His current research interests include adaptive dynamic programming, computational intelligence, self-adaptive systems, machine learning, data mining, embedded intelligent system design (VLSI/FPGA), and various applications such as smart grid, cognitive radio, sensor networks, and others. He has published 1 sole-author research book (Wiley), edited 1 book (Wiley-IEEE) and 6 conference proceedings (Springer), and authored and co-authored over 120 peer-reviewed journal and conference papers. His research results have been covered by national and international medias such as The Wall Street Journal, Yahoo!, Providence Business News, among others.
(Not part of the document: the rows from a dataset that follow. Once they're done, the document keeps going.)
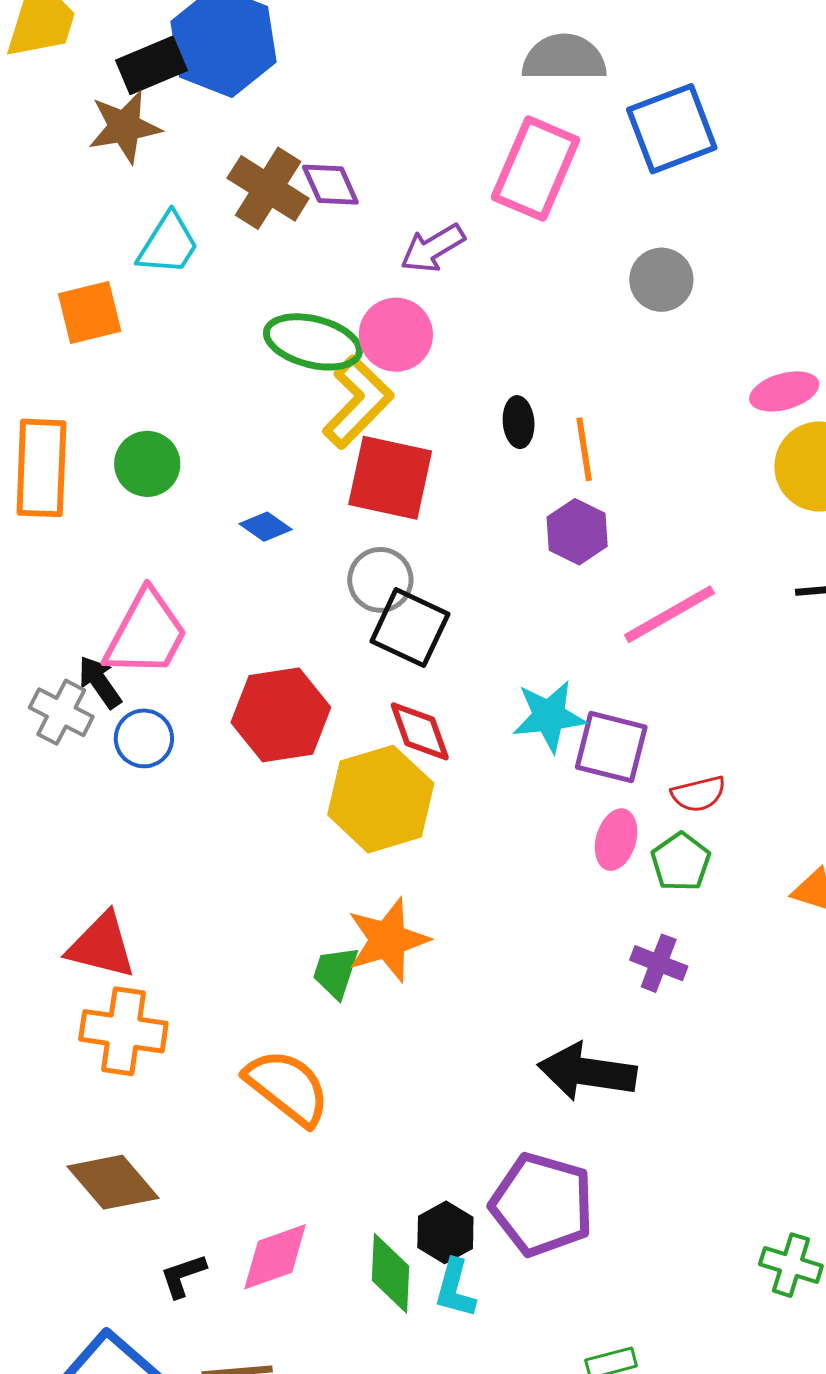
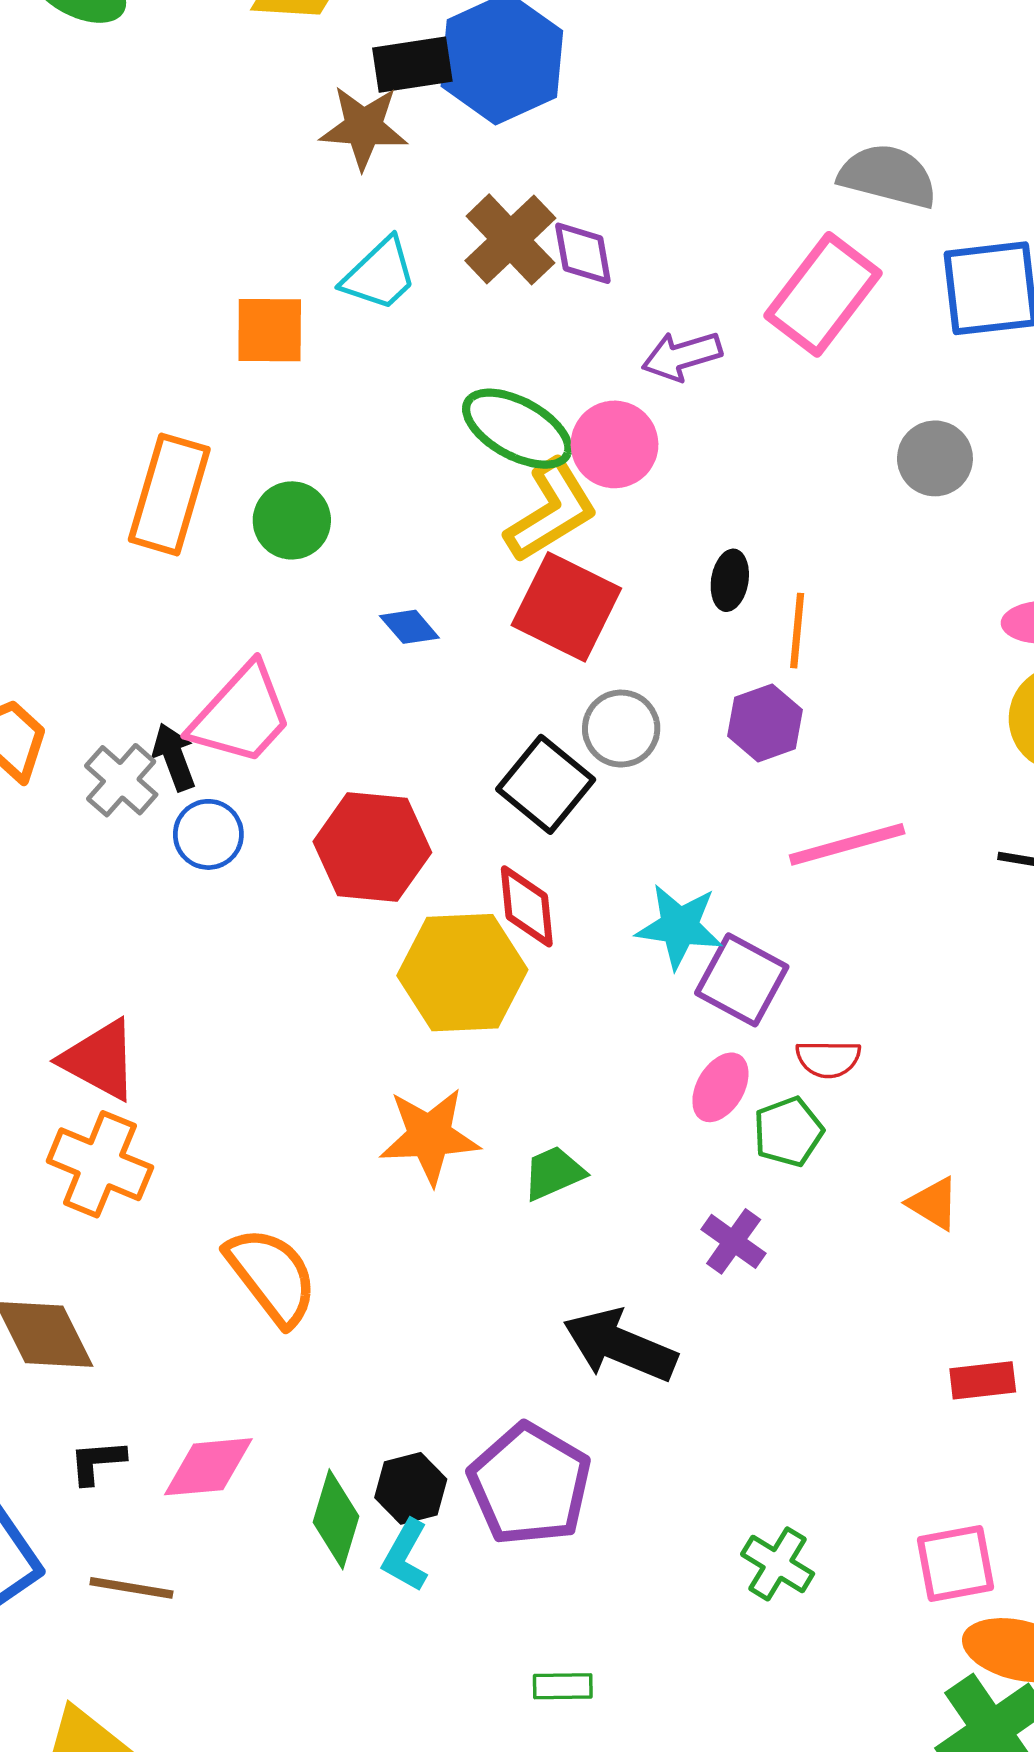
gray circle: (380, 580) -> (621, 729), moved
green trapezoid: (336, 972) -> (554, 1173), moved, turned 34
green cross: (791, 1265) -> (778, 1564), moved

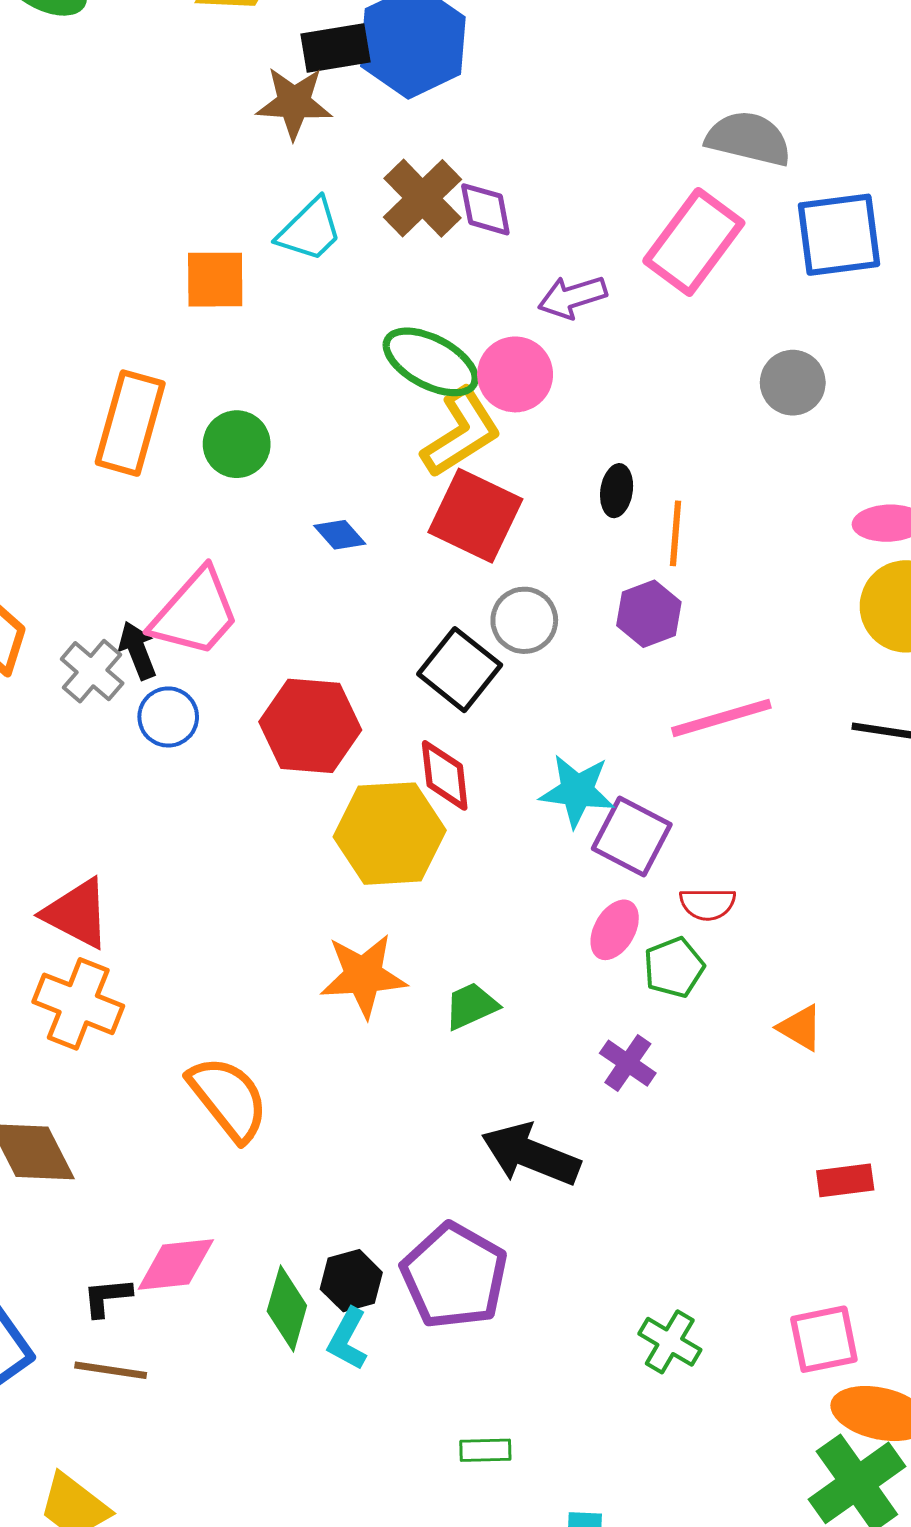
black L-shape: (97, 1462) -> (107, 1297), moved

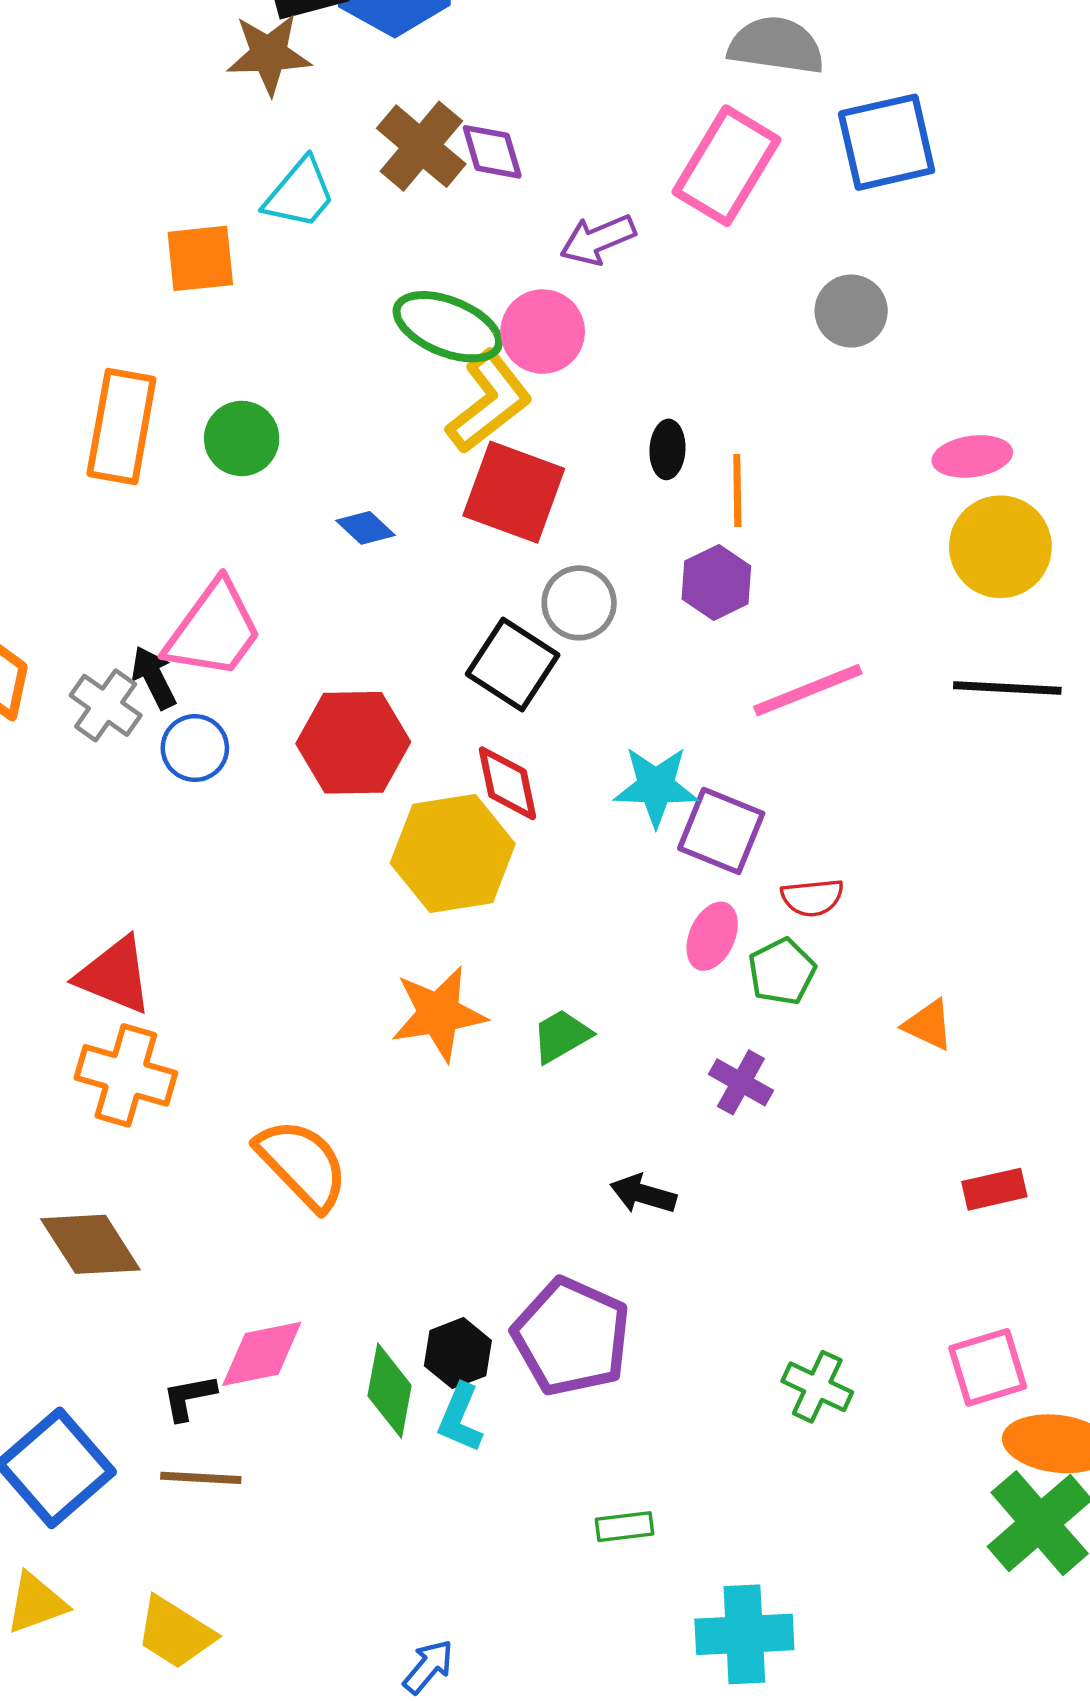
black arrow: (531, 1154) -> (643, 1194), size x0.6

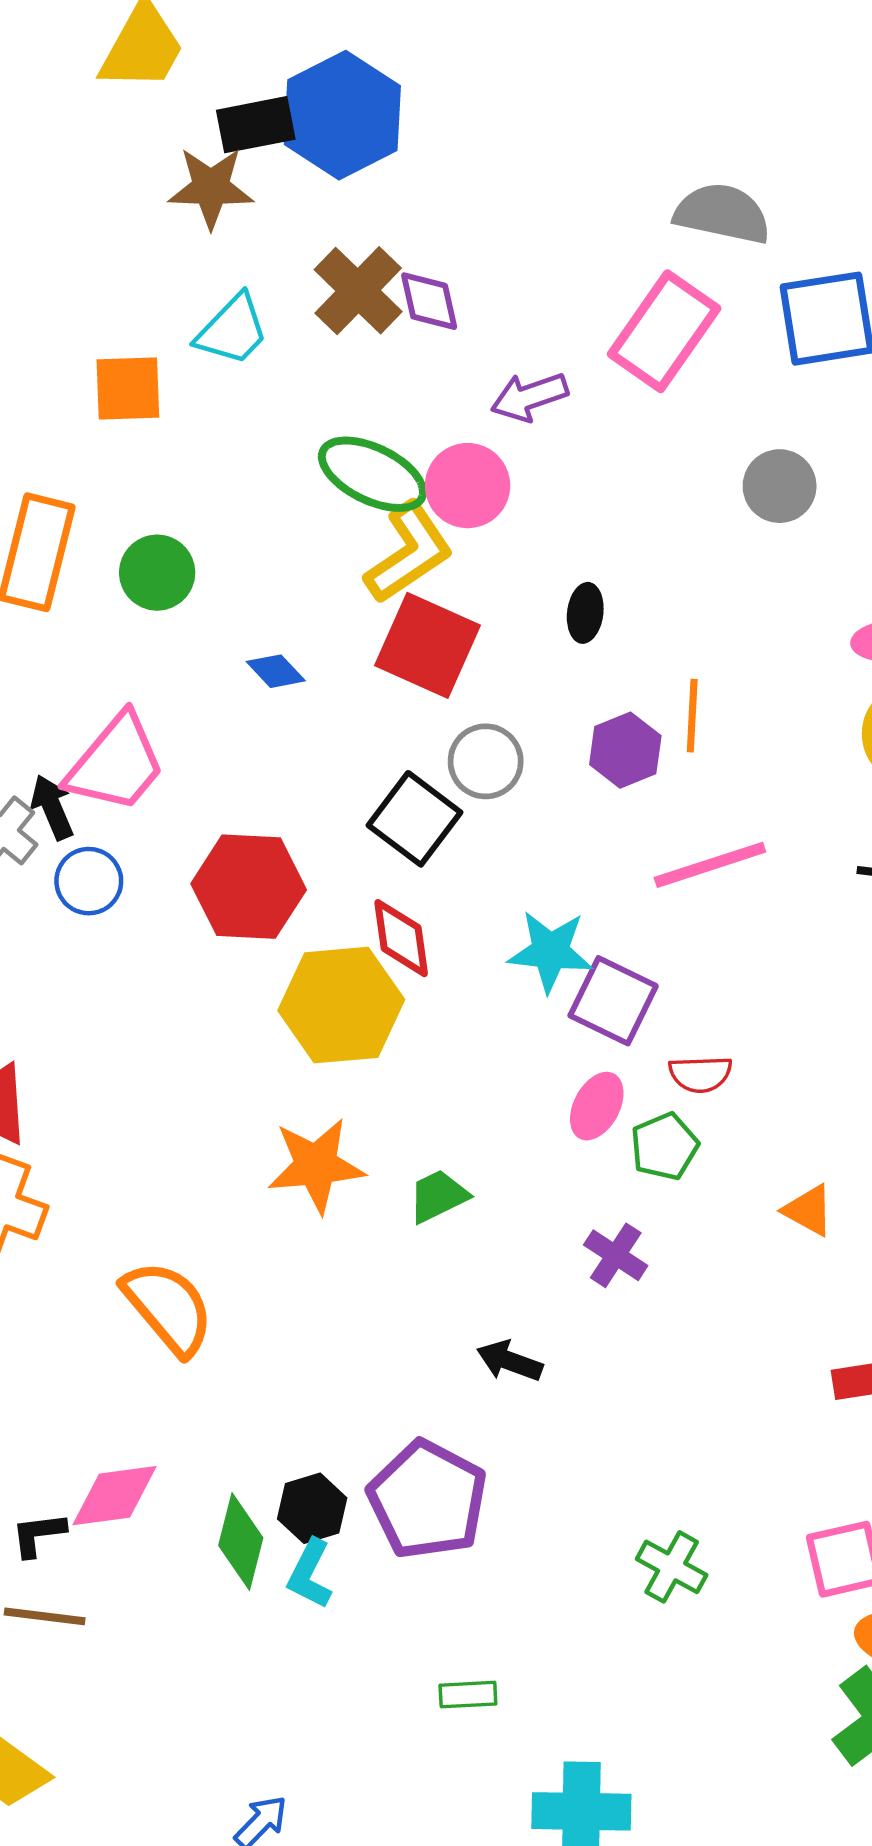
orange line: (737, 490) -> (692, 716), moved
He has delivered numerous keynote and invited talks. He is currently the Chair of the IEEE Computational Intelligence Society (CIS), Neural Network Technical Committee (NNTC), among others. He regularly serves in the Organizing Committee of various international conferences including the General Chair of the IEEE Symposium Series on Computational Intelligence (SSCI 2014). He has been a Guest Editor for several journals including IEEE Computational Intelligence Magazine, IEEE Transactions on Smart Grid, Cognitive Computation (Springer), Applied Mathematics and Computation (Elsevier), Soft Computing (Springer), among others. Currently, he is an Associate Editor of the IEEE Transactions on Neural Networks and Learning Systems and IEEE Transactions on Smart Grid, and also serves on the Editorial Board for several international journals. He received the National Science Foundation (NSF) CAREER Award (2011) and Providence Business News (PBN) “Rising Star Innovator of The Year” Award (2011). He is a Senior Member of IEEE.
Zhen Ni received the B.S. degree in the Department of Control Science and Engineering from Huazhong University of Science and Technology (HUST), Wuhan, China, in 2010, and the M.S. degree in the Department of Electrical, Computer, and Biomedical Engineering from the University of Rhode Island, Kingston, Rhode Island, in 2012. Currently, he is pursuing Ph.D. degree in the same department.
His research interests include computational intelligence and reinforcement learning, specifically in the adaptive dynamic programming (ADP) and optimal/adaptive control.